# [WORK TO BE COMPLETED]
Copy each line from the records below in which the word "bent" is found.

*** Opening RECORD EXTRACTS ***

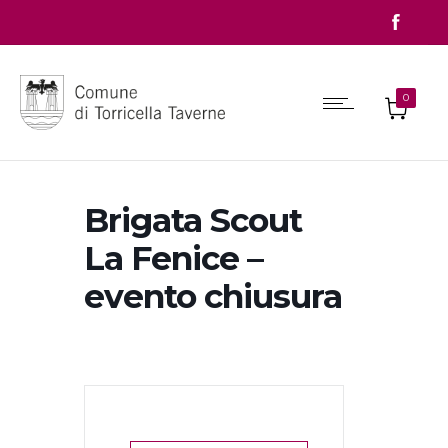
0
Brigata Scout
La Fenice –
evento chiusura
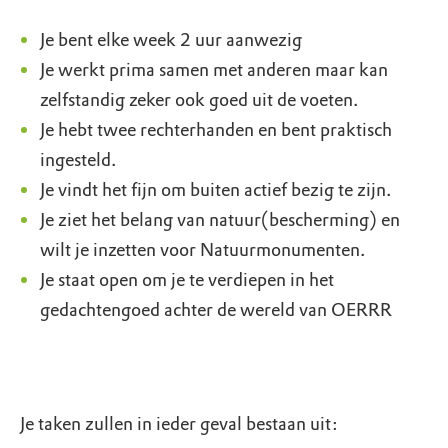
Je bent elke week 2 uur aanwezig
Je werkt prima samen met anderen maar kan
zelfstandig zeker ook goed uit de voeten.
Je hebt twee rechterhanden en bent praktisch
ingesteld.
Je vindt het fijn om buiten actief bezig te zijn.
Je ziet het belang van natuur(bescherming) en
wilt je inzetten voor Natuurmonumenten.
Je staat open om je te verdiepen in het
gedachtengoed achter de wereld van OERRR
Je taken zullen in ieder geval bestaan uit:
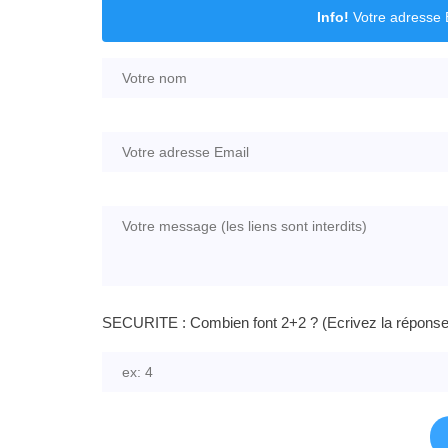
Info!
Votre adresse E
SECURITE : Combien font 2+2 ? (Ecrivez la réponse e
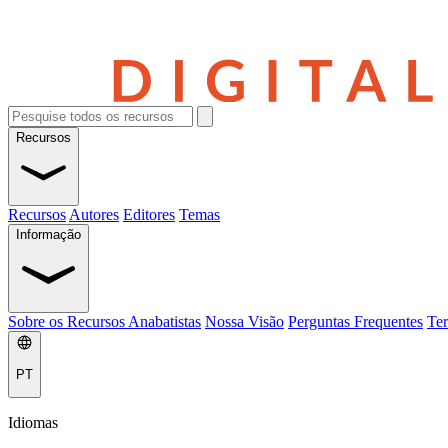
Recursos
Recursos
Autores
Editores
Temas
Informação
Sobre os Recursos Anabatistas
Nossa Visão
Perguntas Frequentes
Ter
PT
Idiomas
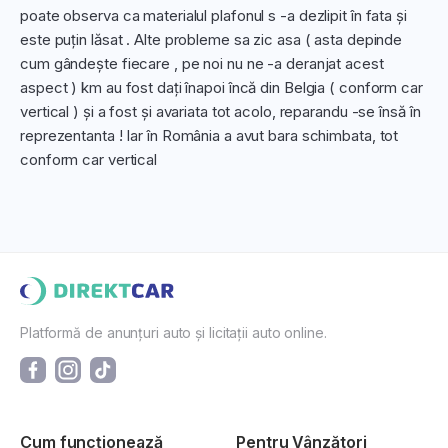
poate observa ca materialul plafonul s -a dezlipit în fata și
este puțin lăsat . Alte probleme sa zic asa ( asta depinde
cum gândește fiecare , pe noi nu ne -a deranjat acest
aspect ) km au fost dați înapoi încă din Belgia ( conform car
vertical ) și a fost și avariata tot acolo, reparandu -se însă în
reprezentanta ! Iar în România a avut bara schimbata, tot
conform car vertical
Platformă de anunțuri auto și licitații auto online.
Cum funcționează
Pentru Vânzători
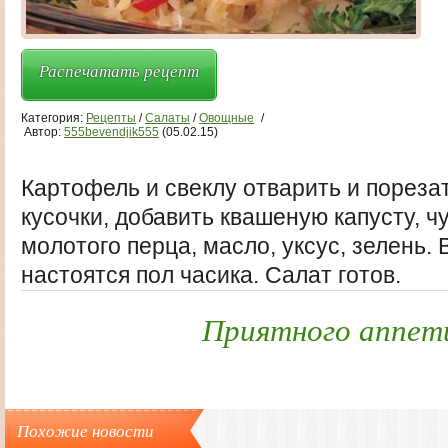
Распечатать рецепт
Категория:
Рецепты
/
Салаты
/
Овощные
/
Автор:
555bevendjik555
(05.02.15)
Картофель и свеклу отварить и пореза
кусочки, добавить квашеную капусту, ч
молотого перца, масло, уксус, зелень.
настоятся пол часика. Салат готов.
Приятного аппет
Похожие новости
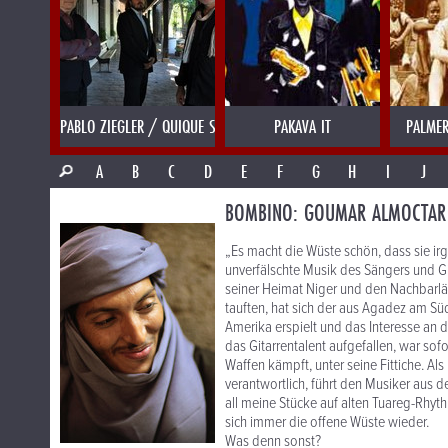
PABLO ZIEGLER / QUIQUE SINESI
PAKAVA IT
PALMER
A
B
C
D
E
F
G
H
I
J
BOMBINO: GOUMAR ALMOCTAR
„Es macht die Wüste schön, dass sie i
unverfälschte Musik des Sängers und Gi
seiner Heimat Niger und den Nachbarlän
tauften, hat sich der aus Agadez am S
Amerika erspielt und das Interesse an d
das Gitarrentalent aufgefallen, war sof
Waffen kämpft, unter seine Fittiche. A
verantwortlich, führt den Musiker aus 
all meine Stücke auf alten Tuareg-Rhyth
sich immer die offene Wüste wieder.
Was denn sonst?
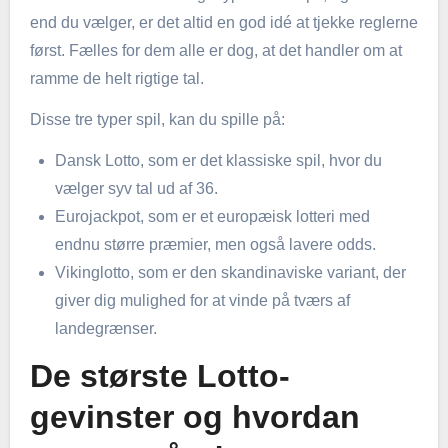
end du vælger, er det altid en god idé at tjekke reglerne
først. Fælles for dem alle er dog, at det handler om at
ramme de helt rigtige tal.
Disse tre typer spil, kan du spille på:
Dansk Lotto, som er det klassiske spil, hvor du
vælger syv tal ud af 36.
Eurojackpot, som er et europæisk lotteri med
endnu større præmier, men også lavere odds.
Vikinglotto, som er den skandinaviske variant, der
giver dig mulighed for at vinde på tværs af
landegrænser.
De største Lotto-
gevinster og hvordan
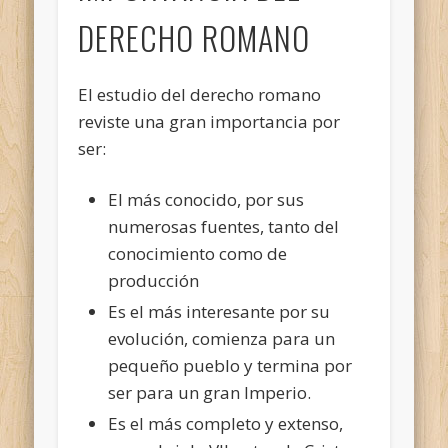
DERECHO ROMANO
El estudio del derecho romano
reviste una gran importancia por
ser:
El más conocido, por sus
numerosas fuentes, tanto del
conocimiento como de
producción
Es el más interesante por su
evolución, comienza para un
pequeño pueblo y termina por
ser para un gran Imperio.
Es el más completo y extenso,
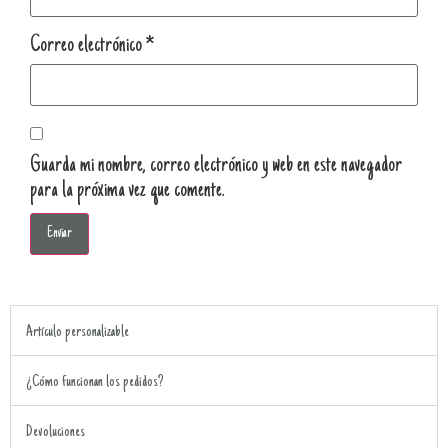
Correo electrónico
*
Guarda mi nombre, correo electrónico y web en este navegador
para la próxima vez que comente.
Artículo personalizable
¿Cómo funcionan los pedidos?
Devoluciones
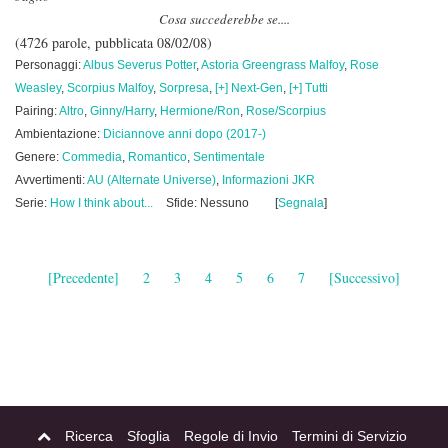
Cosa succederebbe se....
(4726 parole, pubblicata 08/02/08)
Personaggi:
Albus Severus Potter
,
Astoria Greengrass Malfoy
,
Rose
Weasley
,
Scorpius Malfoy
,
Sorpresa
,
[+] Next-Gen
,
[+] Tutti
Pairing:
Altro
,
Ginny/Harry
,
Hermione/Ron
,
Rose/Scorpius
Ambientazione:
Diciannove anni dopo (2017-)
Genere:
Commedia
,
Romantico
,
Sentimentale
Avvertimenti:
AU (Alternate Universe)
,
Informazioni JKR
Serie:
How I think about...
Sfide: Nessuno
[
Segnala
]
[Precedente]
2
3
4
5
6
7
[Successivo]
Ricerca
Sfoglia
Regole di Invio
Termini di Servizio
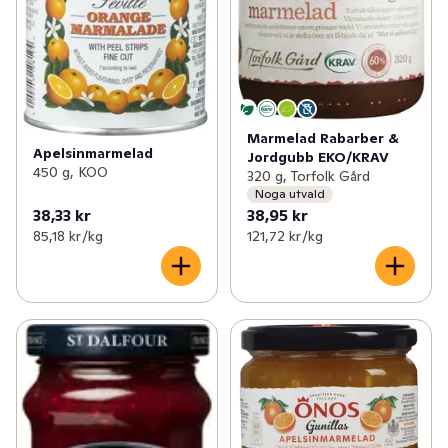
Marmelad Rabarber &
Apelsinmarmelad
Jordgubb EKO/KRAV
450 g, KOO
320 g, Torfolk Gård
Noga utvald
38,33 kr
38,95 kr
85,18 kr /kg
121,72 kr /kg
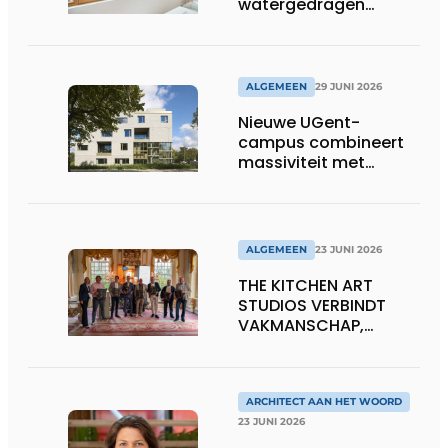
watergedragen
houtolie voor ramen
en kozijnen
ALGEMEEN
29 JUNI 2026
Nieuwe UGent-
campus combineert
massiviteit met
transparantie
ALGEMEEN
23 JUNI 2026
THE KITCHEN ART
STUDIOS VERBINDT
VAKMANSCHAP,
DESIGN EN
ONDERNEMERSCHAP IN
DE LEEFKEUKEN VAN DE
TOEKOMST
ARCHITECT AAN HET WOORD
23 JUNI 2026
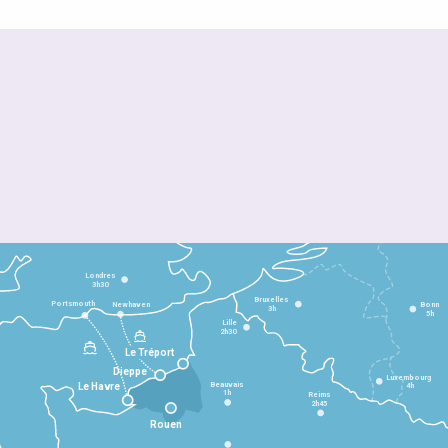
Londres
3h30
Bruxelles
Portsmouth
Newhaven
Bonn
3h
5h
Lille
2h30
Le Tréport
Dieppe
Luxembourg
Beauvais
4h
Le Havre
1h
Reims
2h45
Rouen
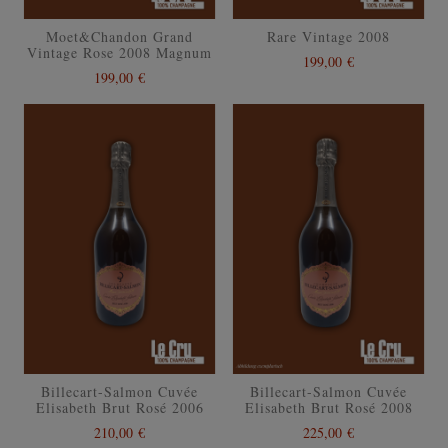
Moet&Chandon Grand
Rare Vintage 2008
Vintage Rose 2008 Magnum
199,00 €
199,00 €
Billecart-Salmon Cuvée
Billecart-Salmon Cuvée
Elisabeth Brut Rosé 2006
Elisabeth Brut Rosé 2008
210,00 €
225,00 €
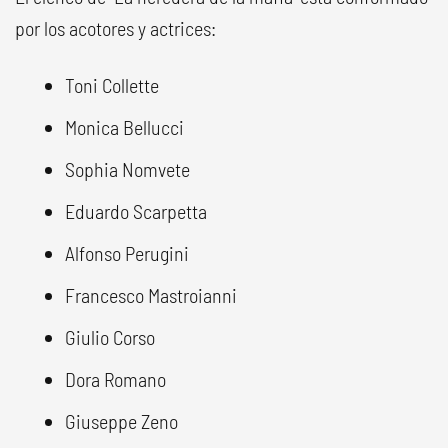
por los acotores y actrices:
Toni Collette
Monica Bellucci
Sophia Nomvete
Eduardo Scarpetta
Alfonso Perugini
Francesco Mastroianni
Giulio Corso
Dora Romano
Giuseppe Zeno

*** Closing RECORD EXTRACTS ***

# [EXERCISE RESPONSE]
Je bent elke week 2 uur aanwezig
Je hebt twee rechterhanden en bent praktisch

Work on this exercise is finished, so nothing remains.